## ABOUT THIS TASK
With the pictures set aside, write out all of the data exactly as it stands.

Collected data:
━━━━━━━━━━━━━━━━━━━━

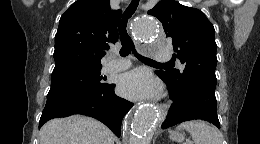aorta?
I'll return each mask as SVG.
<instances>
[{"instance_id": "1", "label": "aorta", "mask_w": 260, "mask_h": 144, "mask_svg": "<svg viewBox=\"0 0 260 144\" xmlns=\"http://www.w3.org/2000/svg\"><path fill=\"white\" fill-rule=\"evenodd\" d=\"M136 37L144 42L158 38L157 23L153 18L138 19L133 27ZM158 119L154 106L144 105L134 110L126 119L129 144H150L153 127Z\"/></svg>"}]
</instances>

━━━━━━━━━━━━━━━━━━━━

## WRITTEN RESPONSE
aorta?
I'll return each mask as SVG.
<instances>
[{"instance_id": "1", "label": "aorta", "mask_w": 260, "mask_h": 144, "mask_svg": "<svg viewBox=\"0 0 260 144\" xmlns=\"http://www.w3.org/2000/svg\"><path fill=\"white\" fill-rule=\"evenodd\" d=\"M136 37L144 42L158 38L157 23L153 18L138 19L133 27ZM158 119L154 106L144 105L134 110L126 119L129 144H150L153 127Z\"/></svg>"}]
</instances>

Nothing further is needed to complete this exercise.